In the same year Vance dropped the Weinstein case because — as his office now claims — the NYPD didn’t have enough evidence of criminal intent, the NYPD made arrests for 326 prostitution-related offenses in Manhattan, which also ended up in Vance’s office. A few of these were for “loitering for the purposes of prostitution,” a charge usually used against women of color (cis and trans) on the street. A few more arrests were for “unauthorized practice of a profession,” typically a charge women in massage parlors face. Most charges were for prostitution.
Some of these prostitution charges are likely the result of sting operations where police pose as customers, deceiving their targets into agreeing to or actually having sexual contact with them. Some officers, like Officer Michael Golden, have repeatedly had sex with the women they arrested. This conduct is not permitted, but Vance’s office declined to prosecute Golden for multiple sexual encounters with women in prostitution investigations.
In a typical prostitution case, it is the officer’s word prosecutors rely on. They continue to use preprinted forms that prompt the arresting officer to document the attire the accused was wearing, or if the neighborhood they were in was an area known for prostitution — by which they mean, an area where police repeatedly arrest people for prostitution. For example, in Manhattan, sex is probably being sold at the Tribeca Grand Hotel, which is where the NYPD caught Weinstein on tape in his own attempt at quid pro quowith an actress. But that’s not policed the same way as Hell’s Kitchen is, the fifth most-policed neighborhood for loitering-for-prostitution of all five boroughs.

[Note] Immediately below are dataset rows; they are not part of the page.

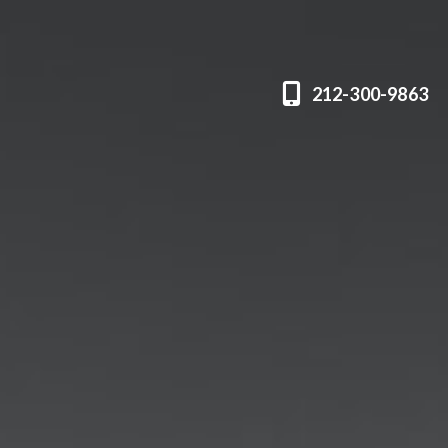
212-300-9863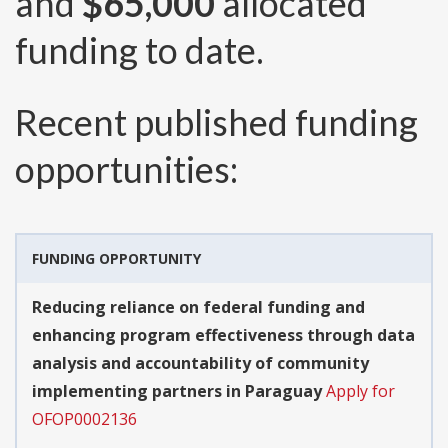
and
$65,000
allocated
funding to date.
Recent published funding
opportunities:
FUNDING OPPORTUNITY
Reducing reliance on federal funding and
enhancing program effectiveness through data
analysis and accountability of community
implementing partners in Paraguay
Apply for
OFOP0002136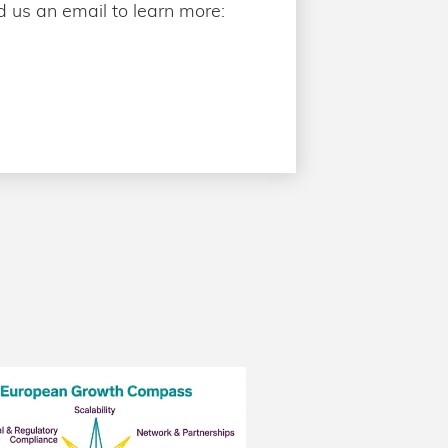
 us an email to learn more:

What New Yorkers charged with quality of life offenses lack is what Weinstein had when facing potentially far more serious charges: the power to get out of it. Most New Yorkers aren’t the son of former police commissioners, like Greg Kelly, who was accused of sexual assault in 2012, and who Vance chose not to prosecute. In that case, as in the allegations against Weinstein that Ambra Battilana Gutierrez brought to the NYPD in 2015, it was the woman who told police she was assaulted who ended up smeared in the press.
There’s another apparent factor in who Vance chooses to prosecute: campaign contributions. Not long after Vance dropped the Weinstein investigation, he received a $10,000 donation from Weinstein’s lawyer. Vance’s communications director says the lawyer, David Boies, wasn’t representing Weinstein in the 2015 criminal case. However, Boies was a major Vance donor. Between Boies, his son, and his partners, Vance received $182,000 in donations, according to the International Business Times.
All this has prompted reporters and political observers to ask questions about what looks like Vance’s pay-for-play, which appears even stranger given that Vance is currently running unopposed for his third term as Manhattan District Attorney. Democrat Vance has also taken donations from Marc Kasowitz, an attorney for the Trump organization. In 2012, Vance’s staff say they had a strong felony fraud case against Donald Trump, Jr. and Ivanka Trump. But after a visit from Kasowitz, Vance overruled his staff, and the investigation was dropped. Vance says he has returned these funds. But overall, Kasowitz contributed $50,000 to Vance.
On balance, these might seem like small political donations. But the women accused of selling sex in Midtown hotels and on Hell’s Kitchen streets are probably not in the habit of, nor have the ability to make, such contributions. In and out of the revolving door of prosecution they, along with thousands of other New Yorkers, remain.